La meilleure façon de protéger vos données contre les regards indiscrets est de les rendre illisibles à autrui. Et la meilleure façon de le faire est de les chiffrer autant que possible. Ceci vaut autant pour les fichiers qui sont sauvegardés sur votre disque dur que les données que vous envoyez à partir de votre machine, que ce soit par courrier électronique, par Internet ou par d’autres méthodes. Assurez-vous de choisir un mot de passe fort et unique (ou mieux encore, une phrase de chiffrement) pour protéger ce chiffrement. Le site Web de l’Electronic Frontier Foundation (EFF) contient d’excellents guides et outils pour vous aider à procéder sur tous les principaux systèmes d’exploitation et pour une grande variété de plates-formes de communication.
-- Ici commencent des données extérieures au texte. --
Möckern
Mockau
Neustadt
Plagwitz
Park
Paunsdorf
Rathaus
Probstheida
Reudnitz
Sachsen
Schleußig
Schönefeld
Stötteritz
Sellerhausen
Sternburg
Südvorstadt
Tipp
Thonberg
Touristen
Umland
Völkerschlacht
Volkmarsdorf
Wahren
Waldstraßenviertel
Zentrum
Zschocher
Vous pouvez utiliser cette extension de navigateur pour vous assurer qu’un plus grand nombre de vos sessions Web sont chiffrées et utiliser un client VPN pour vous munir d’une couche de sécurité supplémentaire pour vos communications. Plusieurs de ces outils sont disponibles gratuitement ou à faible coût.
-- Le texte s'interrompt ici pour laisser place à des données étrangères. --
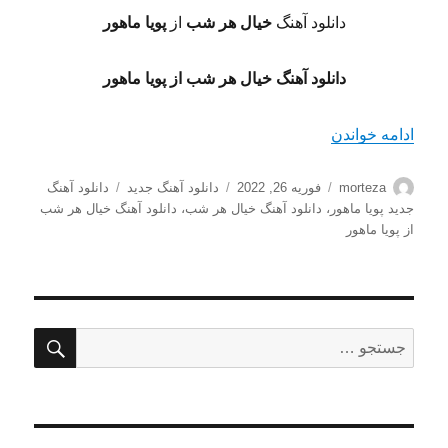
دانلود آهنگ
خیال هر شب
از
پویا ماهور
دانلود آهنگ خیال هر شب از پویا ماهور
“دانلود آهنگ خیال هر شب از پویا ماهور با کیفیت 128+320”
ادامه خواندن
نویسنده
ارسال
دسته‌ها
برچسب‌ها
morteza
فوریه 26, 2022
دانلود آهنگ جدید
دانلود آهنگ
شده
جدید پویا ماهور
،
دانلود آهنگ خیال هر شب
،
دانلود آهنگ خیال هر شب
در
از پویا ماهور
جستج
جستجو
برای:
  • Adoptez une bonne hygiène d’authentification

Une grande partie de nos vies numériques tourne autour de la connexion à divers sites et services. C’est aussi l’un des éléments les plus faciles à atteindre de notre identité numérique pour les cybercriminels. Que vous utilisiez ou non un gestionnaire de mots de passe ou un système pour créer un mot de passe solide, mémorable et unique pour chacun de vos divers comptes en ligne, assurez-vous de changer tous vos mots de passe lorsque vous quittez une situation de violence conjugale ou lorsque vous avez des raisons de vous inquiéter de la sécurité de vos comptes. Les victimes peuvent également opter pour l’authentification à deux facteurs (2FA), ce qui empêchera les agresseurs d’accéder aux comptes des victimes même s’ils parviennent à deviner leurs mots de passe.

Les activités quotidiennes peuvent être lourdes de conséquences

Que la motivation d’un intrus soit financière ou personnelle – comme dans le cas de la violence familiale – quiconque cherche à avoir accès aux données d’une autre personne procéder de deux façons : par la force ou par l’ingénierie sociale. L’acquisition de données par la force inclurait des approches comme les attaques directes (physiques ou numériques), comme l’utilisation de logiciels malveillants ou le piratage de comptes en ligne. L’ingénierie sociale est un terme parfois appliqué à n’importe quelle façon dont les attaquants peuvent convaincre quelqu’un de lui donner accès aux données. La cible peut être soit la victime elle-même, soit un tiers.

Les conseils donnés plus haut visent principalement à vous protéger contre les attaques directes comme les logiciels malveillants, le piratage et, dans une moindre mesure, l’hameçonnage. La technologie et votre bon jugement ne vous protégeront pas nécessairement contre toutes sortes d’attaques directes, mais cela peut réduire considérablement le risque et rendre la tâche beaucoup plus difficile et plus longue pour l’attaquant.

Cependant, toutes nos données ne sont pas sous notre contrôle. C’est ici que les choses se corsent et peuvent devenir plus problématiques et compliquées. Nous sommes tous tenus de fournir une variété de renseignements personnels dans notre vie quotidienne – partout, du centre de service automobile à notre comptable. Malheureusement, une fois hors de nos mains, celles-ci se retrouvent également hors de notre contrôle. De nombreuses entreprises ont des politiques de conservation des données et sont strictes quant à la communication des informations sur les clients. Plusieurs autres organisations ne le font pas. Heureusement, les endroits qui doivent le plus impérativement conserver des informations à jour à notre endroit sont aussi ceux qui sont les plus susceptibles d’avoir adopté des politiques strictes.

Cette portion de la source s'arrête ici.